### HOW TO COMPLETE THIS TASK:
Of the lines below, write out exactly those from the line with "difficiles qu'ils peuvent rencontrer au" through the line with "Staying Active (保持活躍)", both included, and skip the rest.

### MATERIAL SUPPLIED:
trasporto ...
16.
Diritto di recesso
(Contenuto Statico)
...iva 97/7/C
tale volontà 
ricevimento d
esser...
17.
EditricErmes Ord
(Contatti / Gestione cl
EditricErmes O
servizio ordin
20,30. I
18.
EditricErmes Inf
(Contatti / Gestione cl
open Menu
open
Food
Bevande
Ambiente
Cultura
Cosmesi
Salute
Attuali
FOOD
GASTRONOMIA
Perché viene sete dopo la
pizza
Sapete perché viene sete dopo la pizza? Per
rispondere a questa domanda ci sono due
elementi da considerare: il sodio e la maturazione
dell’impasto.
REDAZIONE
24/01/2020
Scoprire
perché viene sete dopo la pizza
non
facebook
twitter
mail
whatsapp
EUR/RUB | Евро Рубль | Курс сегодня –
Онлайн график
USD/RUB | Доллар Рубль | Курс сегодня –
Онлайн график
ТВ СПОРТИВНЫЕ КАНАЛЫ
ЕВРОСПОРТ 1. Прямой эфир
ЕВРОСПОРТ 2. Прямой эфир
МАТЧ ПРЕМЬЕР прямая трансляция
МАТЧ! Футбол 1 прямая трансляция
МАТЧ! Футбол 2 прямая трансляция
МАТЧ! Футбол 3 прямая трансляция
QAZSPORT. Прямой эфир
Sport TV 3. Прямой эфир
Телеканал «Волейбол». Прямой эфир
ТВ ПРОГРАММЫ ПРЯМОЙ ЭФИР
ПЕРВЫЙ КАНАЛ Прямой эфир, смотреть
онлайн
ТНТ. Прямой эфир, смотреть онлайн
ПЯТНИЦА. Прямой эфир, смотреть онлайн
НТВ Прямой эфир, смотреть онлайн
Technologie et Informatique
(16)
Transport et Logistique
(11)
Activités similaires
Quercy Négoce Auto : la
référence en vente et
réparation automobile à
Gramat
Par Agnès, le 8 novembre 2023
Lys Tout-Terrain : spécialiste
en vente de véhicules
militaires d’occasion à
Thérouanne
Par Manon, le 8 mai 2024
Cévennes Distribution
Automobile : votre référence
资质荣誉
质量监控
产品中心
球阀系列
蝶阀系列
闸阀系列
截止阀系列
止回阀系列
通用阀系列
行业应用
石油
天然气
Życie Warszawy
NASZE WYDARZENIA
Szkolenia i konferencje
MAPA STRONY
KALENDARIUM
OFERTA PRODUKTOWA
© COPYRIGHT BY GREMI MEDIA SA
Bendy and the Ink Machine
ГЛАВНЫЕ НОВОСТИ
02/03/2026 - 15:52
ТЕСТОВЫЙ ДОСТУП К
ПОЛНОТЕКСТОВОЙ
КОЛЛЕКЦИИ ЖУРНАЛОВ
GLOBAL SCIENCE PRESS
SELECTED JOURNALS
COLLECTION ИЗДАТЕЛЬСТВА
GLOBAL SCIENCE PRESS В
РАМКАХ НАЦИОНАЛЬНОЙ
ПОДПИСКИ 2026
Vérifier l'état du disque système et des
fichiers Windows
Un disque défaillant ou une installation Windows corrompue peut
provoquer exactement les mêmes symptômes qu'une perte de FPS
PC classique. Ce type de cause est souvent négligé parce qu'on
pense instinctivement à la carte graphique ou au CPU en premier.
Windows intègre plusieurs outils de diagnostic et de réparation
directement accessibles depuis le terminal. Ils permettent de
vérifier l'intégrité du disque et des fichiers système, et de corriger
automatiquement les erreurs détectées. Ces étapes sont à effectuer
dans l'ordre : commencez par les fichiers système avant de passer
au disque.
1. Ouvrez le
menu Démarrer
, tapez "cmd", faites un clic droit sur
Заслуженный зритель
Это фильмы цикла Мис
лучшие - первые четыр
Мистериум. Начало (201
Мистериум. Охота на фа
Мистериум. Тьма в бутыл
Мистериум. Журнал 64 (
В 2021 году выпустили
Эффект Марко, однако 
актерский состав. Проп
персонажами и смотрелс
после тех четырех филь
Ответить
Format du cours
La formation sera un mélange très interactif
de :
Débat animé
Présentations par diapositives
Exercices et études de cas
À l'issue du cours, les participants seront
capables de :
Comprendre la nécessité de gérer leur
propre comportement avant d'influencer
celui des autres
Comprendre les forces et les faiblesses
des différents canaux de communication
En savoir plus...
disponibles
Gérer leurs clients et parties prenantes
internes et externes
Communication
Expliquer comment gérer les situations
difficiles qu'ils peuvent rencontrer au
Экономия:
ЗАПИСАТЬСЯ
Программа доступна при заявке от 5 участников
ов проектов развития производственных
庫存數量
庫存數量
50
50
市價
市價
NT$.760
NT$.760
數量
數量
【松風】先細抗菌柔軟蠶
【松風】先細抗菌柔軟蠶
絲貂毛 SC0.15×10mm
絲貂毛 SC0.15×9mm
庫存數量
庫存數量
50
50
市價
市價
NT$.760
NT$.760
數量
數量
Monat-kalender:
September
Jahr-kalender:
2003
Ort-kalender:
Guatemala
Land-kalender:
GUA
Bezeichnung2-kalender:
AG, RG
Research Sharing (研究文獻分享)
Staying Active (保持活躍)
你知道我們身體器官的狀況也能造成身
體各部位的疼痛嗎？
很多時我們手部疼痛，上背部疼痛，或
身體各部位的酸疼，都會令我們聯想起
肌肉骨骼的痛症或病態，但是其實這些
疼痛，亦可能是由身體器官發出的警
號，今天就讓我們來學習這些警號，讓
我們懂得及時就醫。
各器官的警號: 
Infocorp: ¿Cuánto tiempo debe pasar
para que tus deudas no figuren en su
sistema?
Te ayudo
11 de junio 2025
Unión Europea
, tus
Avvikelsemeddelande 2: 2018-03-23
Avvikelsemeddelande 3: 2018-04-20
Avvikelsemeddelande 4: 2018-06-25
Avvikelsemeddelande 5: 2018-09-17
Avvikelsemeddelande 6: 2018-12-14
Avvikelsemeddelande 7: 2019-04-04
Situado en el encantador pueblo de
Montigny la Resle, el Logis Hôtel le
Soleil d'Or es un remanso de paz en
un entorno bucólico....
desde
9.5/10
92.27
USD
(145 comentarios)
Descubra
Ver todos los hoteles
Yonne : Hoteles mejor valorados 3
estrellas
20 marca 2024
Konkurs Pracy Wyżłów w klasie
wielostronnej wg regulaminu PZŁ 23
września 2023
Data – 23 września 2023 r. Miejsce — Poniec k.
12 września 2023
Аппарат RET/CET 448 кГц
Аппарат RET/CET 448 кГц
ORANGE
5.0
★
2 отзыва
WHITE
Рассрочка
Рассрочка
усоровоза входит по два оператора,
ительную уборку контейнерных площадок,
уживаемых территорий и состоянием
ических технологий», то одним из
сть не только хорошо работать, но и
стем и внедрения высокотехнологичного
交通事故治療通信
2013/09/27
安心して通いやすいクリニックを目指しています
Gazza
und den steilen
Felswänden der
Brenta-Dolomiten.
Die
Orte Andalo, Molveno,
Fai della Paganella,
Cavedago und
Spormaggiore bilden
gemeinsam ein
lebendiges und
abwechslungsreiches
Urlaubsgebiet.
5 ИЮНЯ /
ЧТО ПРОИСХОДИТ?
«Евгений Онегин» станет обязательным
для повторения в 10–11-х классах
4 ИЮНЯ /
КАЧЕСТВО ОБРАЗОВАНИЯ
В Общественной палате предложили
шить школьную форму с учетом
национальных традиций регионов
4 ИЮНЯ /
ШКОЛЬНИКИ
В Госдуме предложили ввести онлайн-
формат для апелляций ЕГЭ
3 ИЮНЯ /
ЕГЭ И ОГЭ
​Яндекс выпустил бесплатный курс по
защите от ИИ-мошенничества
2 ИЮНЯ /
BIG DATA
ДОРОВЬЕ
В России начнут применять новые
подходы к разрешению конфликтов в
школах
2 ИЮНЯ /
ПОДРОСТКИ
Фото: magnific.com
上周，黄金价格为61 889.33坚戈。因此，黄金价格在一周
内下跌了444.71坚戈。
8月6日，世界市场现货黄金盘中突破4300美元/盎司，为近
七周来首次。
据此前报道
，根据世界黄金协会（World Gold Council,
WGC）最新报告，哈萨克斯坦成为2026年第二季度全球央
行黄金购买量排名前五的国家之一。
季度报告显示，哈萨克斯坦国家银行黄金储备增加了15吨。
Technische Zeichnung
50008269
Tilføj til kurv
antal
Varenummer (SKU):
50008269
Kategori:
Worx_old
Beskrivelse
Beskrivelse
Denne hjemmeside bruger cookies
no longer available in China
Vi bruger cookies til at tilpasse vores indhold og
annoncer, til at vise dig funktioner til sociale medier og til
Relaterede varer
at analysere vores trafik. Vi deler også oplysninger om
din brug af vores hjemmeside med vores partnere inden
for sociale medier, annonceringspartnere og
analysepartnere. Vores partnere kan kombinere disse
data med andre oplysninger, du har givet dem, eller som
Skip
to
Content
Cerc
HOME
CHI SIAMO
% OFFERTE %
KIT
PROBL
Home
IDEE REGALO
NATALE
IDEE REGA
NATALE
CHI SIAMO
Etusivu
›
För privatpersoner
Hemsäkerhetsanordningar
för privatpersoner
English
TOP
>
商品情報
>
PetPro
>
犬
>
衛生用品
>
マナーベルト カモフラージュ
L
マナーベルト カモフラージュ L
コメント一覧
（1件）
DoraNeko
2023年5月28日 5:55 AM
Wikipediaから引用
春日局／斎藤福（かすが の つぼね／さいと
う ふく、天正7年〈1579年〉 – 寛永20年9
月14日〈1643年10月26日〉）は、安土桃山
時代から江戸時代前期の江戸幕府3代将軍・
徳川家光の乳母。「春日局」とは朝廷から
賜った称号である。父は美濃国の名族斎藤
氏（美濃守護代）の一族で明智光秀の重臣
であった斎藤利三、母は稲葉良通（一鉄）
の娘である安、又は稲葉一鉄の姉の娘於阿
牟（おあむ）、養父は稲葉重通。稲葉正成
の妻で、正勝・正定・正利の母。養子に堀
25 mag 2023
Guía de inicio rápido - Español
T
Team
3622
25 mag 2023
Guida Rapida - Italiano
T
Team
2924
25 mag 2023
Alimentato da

### PROBLEM SOLUTION:
difficiles qu'ils peuvent rencontrer au
Экономия:
ЗАПИСАТЬСЯ
Программа доступна при заявке от 5 участников
ов проектов развития производственных
庫存數量
庫存數量
50
50
市價
市價
NT$.760
NT$.760
數量
數量
【松風】先細抗菌柔軟蠶
【松風】先細抗菌柔軟蠶
絲貂毛 SC0.15×10mm
絲貂毛 SC0.15×9mm
庫存數量
庫存數量
50
50
市價
市價
NT$.760
NT$.760
數量
數量
Monat-kalender:
September
Jahr-kalender:
2003
Ort-kalender:
Guatemala
Land-kalender:
GUA
Bezeichnung2-kalender:
AG, RG
Research Sharing (研究文獻分享)
Staying Active (保持活躍)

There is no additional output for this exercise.